Throughout his presidency, Trump has stayed in character from his show. Stanislavsky might have shouted his famous: “I don’t believe you!”, but Trump’s supporters lap it up. The way he talks about his base at his rallies is very much like a father talking about his children. And those crowd of overweight men and women, armed to the teeth and mostly in their middle age, are in fact his kids. He is their Daddy Don. He alone can fix it. Or so he says.

To see an exact parallel, watch Russian President Vladimir Putin (very much Trump’s role model) performing his annual TV chat with the Russian nation. Or, more precisely, with his children. Callers ask him to help them with a variety of minor problems, which he fixes with a benign smile in a splendid deus ex-machina fashion.

What links those browbeaten Russians with their humble appeals to Putin and MAGA hat-wearing Americans? Why, economic insecurity of course.

America is still a land of opportunity. Maybe even more so than in any other time of its glorious history. You can very quickly go from a penniless grad student to a billionaire. But it is also a winner-take-all economy. If you are a blue-collar worker, you have to hustle several underpaid part-time jobs to support a family. And even if you have a decent job, you don’t have job security, you can be bankrupted by a medical emergency in your family and you don’t have much of a possibility to pay for your children’s college education.

Mid-America has become a blighted landscape plagued by social problems, family breakup and drugs.

Putin’s Russia is also a land of opportunity. If you can plug into one of the oligarchic-bureaucratic-security structures that rule the country you will become wealthy. If not, you drag a pretty miserable existence.

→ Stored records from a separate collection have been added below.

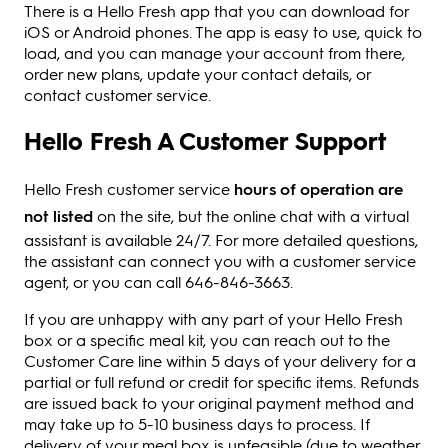
There is a Hello Fresh app that you can download for
iOS or Android phones. The app is easy to use, quick to
load, and you can manage your account from there,
order new plans, update your contact details, or
contact customer service.
Hello Fresh A Customer Support
Hello Fresh customer service
hours of operation are
not listed
on the site, but the online chat with a virtual
assistant is available 24/7. For more detailed questions,
the assistant can connect you with a customer service
agent, or you can call 646-846-3663.
If you are unhappy with any part of your Hello Fresh
box or a specific meal kit, you can reach out to the
Customer Care line within 5 days of your delivery for a
partial or full refund or credit for specific items. Refunds
are issued back to your original payment method and
may take up to 5-10 business days to process. If
delivery of your meal box is unfeasible (due to weather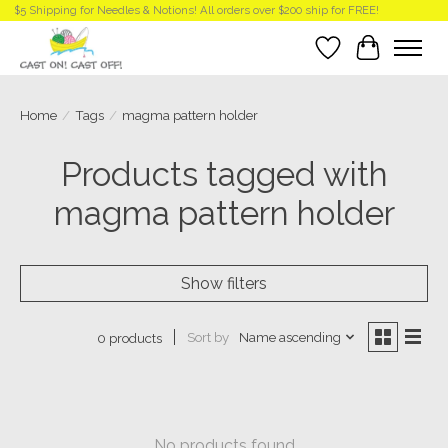
$5 Shipping for Needles & Notions! All orders over $200 ship for FREE!
Wish List
Cart
Home
/
Tags
/
magma pattern holder
Products tagged with
magma pattern holder
Show filters
Sort by
Name ascending
0 products
No products found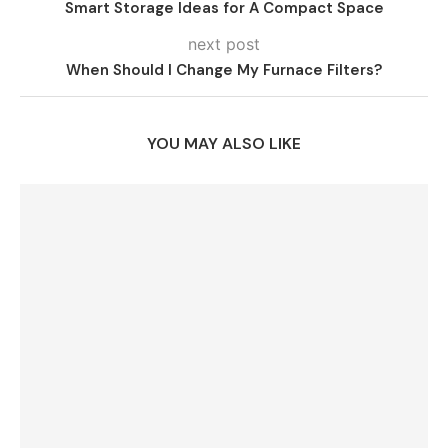
Smart Storage Ideas for A Compact Space
next post
When Should I Change My Furnace Filters?
YOU MAY ALSO LIKE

It turns out that when people lose their economic security they rarely fight for political power which could force those who do exceptionally well in an economic system to give back some of that wealth to others who created that system. On the contrary, they run for protection. Like medieval serfs, they start looking for a kind patron. Like Trump or Putin – who of course have no interest in really helping them.

This suggests that various “socialist” proposals advanced by progressive politicians in America to impose a tax on excessive wealth are not going to be supported by American voters. Indeed, why would billionaires protect us if we are being so nasty to them? Let them keep their billions and hope that some scraps somehow trickle down.